The Hiccup (CAPTCHA!): During the process, Proxy encountered a CAPTCHA on "The Skint" website. It couldn't solve it automatically and prompted the reviewer to take control of the browser temporarily via an "Enter Browser" button to solve the image challenge (selecting crosswalks, then bicycles). The reviewer noted this was "wild" and "kind of fun" but also highlighted it as "clunky" and "slow," indicating a current limitation of the AI agent.

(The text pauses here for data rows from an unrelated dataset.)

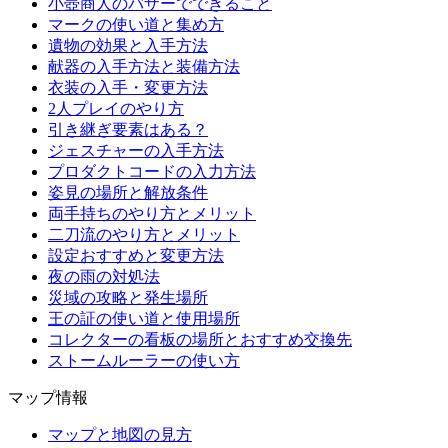
小壺商人のバザーでできること
マークの使い道と集め方
遺物の効果と入手方法
献器の入手方法と装備方法
衣装の入手・変更方法
2人プレイのやり方
引き継ぎ要素はある？
ジェスチャーの入手方法
プロダクトコードの入力方法
姿見の場所と解放条件
両手持ちのやり方とメリット
二刀流のやり方とメリット
設定おすすめと変更方法
夜の雨の対処法
災域の攻略と発生場所
王の証の使い道と使用場所
コレクターの看板の場所とおすすめ交換先
ストームルーラーの使い方
マップ情報
マップと地図の見方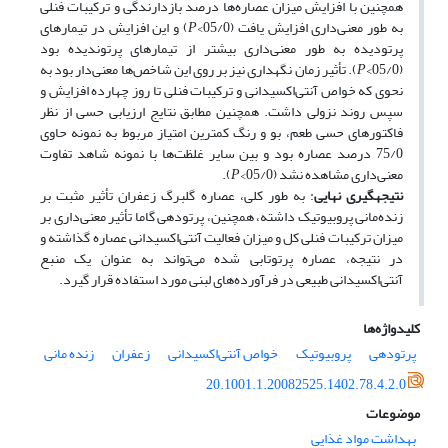
همچنین با افزایش میزان عصاره‌ها درصد بازدارندگی و ترکیبات فنلی
به طور معنی‌داری افزایش یافت (05/0>
P
) و این افزایش در تیمارهای
پرتودیده به طور معنی‌داری بیشتر از تیمارهای پرتوندیده بود
(05/0>
P
). تأثیر زمان نگهداری نیز بر روی این شاخص‌ها معنی‌دار بود به
نحوی که خواص آنتی‌اکسیدانی و ترکیبات فنلی تا روز چهارده افزایش و
سپس روند نزولی داشت. همچنین مطابق نتایج ارزیابی حسی از نظر
فاکتورهای حسی طعم، بو و رنگ کمترین امتیاز مربوط به نمونه حاوی
75/0 درصد عصاره بود و بین سایر غلظت‌ها با نمونه شاهد تفاوت
معنی‌داری مشاهده نشد (05/0>
P
).
نتیجه­گیری نهایی
: به طور کلی، عصاره گلبرگ زعفران تأثیر مثبت بر
زنده‌مانی پروبیوتیک داشته، همچنین، پرتودهی گاما تأثیر معنی‌داری بر
میزان ترکیبات فنلی کل و میزان فعالیت آنتی‌اکسیدانی عصاره گذاشته و
در نتیجه، عصاره پرتوتابی شده می‌تواند به عنوان یک منبع
آنتی‌اکسیدانی طبیعی در فرآورده‌های لبنی مورد استفاده قرار گیرد.
کلیدواژه‌ها
پرتودهی
پروبیوتیک
خواص آنتی‌اکسیدانی
زعفران
زنده مانی
20.1001.1.20082525.1402.78.4.2.0
موضوعات
بهداشت مواد غذایی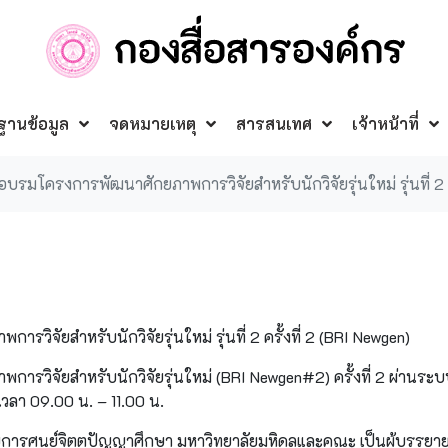
ฐานข้อมูล
จดหมายเหตุ
สารสนเทศ
เจ้าหน้าที่
อบรมโครงการพัฒนาศักยภาพการวิจัยสำหรับนักวิจัยรุ่นใหม่ รุ่นที่ 2 ค
ิจัยสำหรับนักวิจัยรุ่นใหม่ รุ่นที่ 2 ครั้งที่ 2 (BRI Newgen)
รวิจัยสำหรับนักวิจัยรุ่นใหม่ (BRI Newgen#2) ครั้งที่ 2 ผ่านระ
เวลา 09.00 น. – 11.00 น.
นวยการศูนย์จิตตปัญญาศึกษา มหาวิทยาลัยมหิดลและคณะ เป็นผู้บรรยาย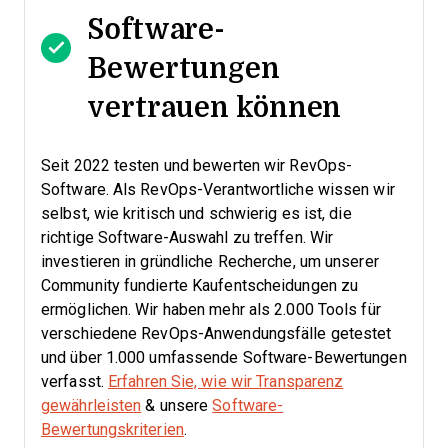
Software-
Bewertungen
vertrauen können
Seit 2022 testen und bewerten wir RevOps-
Software. Als RevOps-Verantwortliche wissen wir
selbst, wie kritisch und schwierig es ist, die
richtige Software-Auswahl zu treffen.
Wir
investieren in gründliche Recherche, um unserer
Community fundierte Kaufentscheidungen zu
ermöglichen. Wir haben mehr als 2.000 Tools für
verschiedene RevOps-Anwendungsfälle getestet
und über 1.000 umfassende Software-Bewertungen
verfasst.
Erfahren Sie, wie wir Transparenz
gewährleisten
& unsere
Software-
Bewertungskriterien
.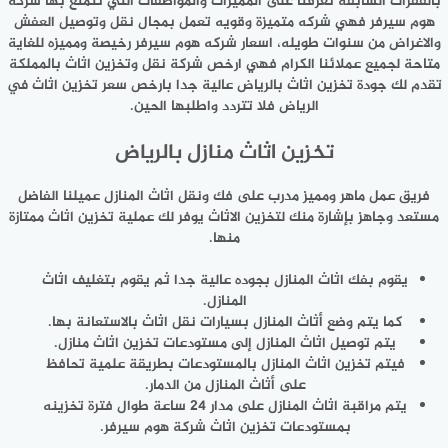
بالفقرات السابقة تعرفنا على المميزات والمواصفات التي تتمتع بها شركة
هوم سيرفر فهي شركه متميزة وقويه تعمل بمجال نقل وتوصيل العفش
والاغراض من سنوات طويله، اسعار شركه هوم سيرفر رخيصة ومميزه للغاية
متاحة لجميع عملائنا الكرام فهي ارخص شركة نقل وتخزين اثاث بالمملكة
تقدم لك جودة تخزين اثاث بالرياض عالية جدا بارخص سعر تخزين اثاث في
الرياض فلا تتردد واطلبها الحين.
تخزين اثاث منازل بالرياض
فريق عمل ماهر ومميز مدرب على فك ونقل اثاث المنازل عميلنا الفاضل
مستعد وجاهز بإشارة منك لتخزين الاثاث يوفر لك عملية تخزين اثاث ممتازة
منها.
يقوم بفك اثاث المنازل بجوده عالية جدا ثم يقوم بتغليف اثاث
المنازل.
كما يتم وضع أثاث المنازل بسيارات نقل اثاث بالاستعانة بها.
يتم توصيل اثاث المنازل إلى مستودعات تخزين اثاث منازل.
فيتم تخزين اثاث المنازل بالمستودعات بطريقة علمية تحافظ
على أثاث المنازل من الدمار.
يتم مراقبة اثاث المنازل على مدار 24 ساعة طوال فترة تخزينه
بمستودعات تخزين اثاث شركة هوم سيرفر.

The Result: Despite the CAPTCHA interruption (which the reviewer eventually bypassed manually within the AI's browser view), Proxy successfully completed the task. It proposed an itinerary: Dinner at Ladybird (providing location, price range estimate, hours, and recommendation) followed by an Art Activity: Visit The Metropolitan Museum of Art (noting admission is "Pay-as-you-wish" on Sundays and providing location/hours).
Impression: While the CAPTCHA interaction was a definite "bump," the final result successfully addressed the user's request within the specified constraints.
Overall Thoughts: Promising but Early Days
Proxy by Convergence feels like a tangible step towards the agentic AI future, reminiscent of concepts like OpenAI's (now defunct) Operator. The ability to define tasks, leverage templates, watch the AI work through a browser view, and receive structured results is compelling. The free tier makes it accessible for experimentation.
However, it's clearly still evolving. The tasks take a noticeable amount of time to complete, and the inability to handle CAPTCHAs independently, requiring manual user intervention within its own browser session, shows it's still "rough around the edges." The need to manually solve the CAPTCHA felt particularly cumbersome.
Key Takeaways:
Pros: Agentic approach, task templates, transparent browser view, free tier for testing, potential for complex workflow automation.
Cons: Can be slow, struggles with CAPTCHAs (requiring clunky user intervention), potential security concerns for deeper integrations (like calendar access, though not tested here).
Should You Try Proxy?
If you're interested in the potential of AI agents and want to experiment with automating information gathering or simple web-based tasks, Proxy by Convergence is definitely worth checking out, especially with its free tier. It provides a fascinating glimpse into how AI might soon handle multi-step processes for us. Just be prepared for a few bumps and a bit of a wait as it works its magic – it's a promising tool, but still on its journey.
You can explore it yourself at convergence.ai.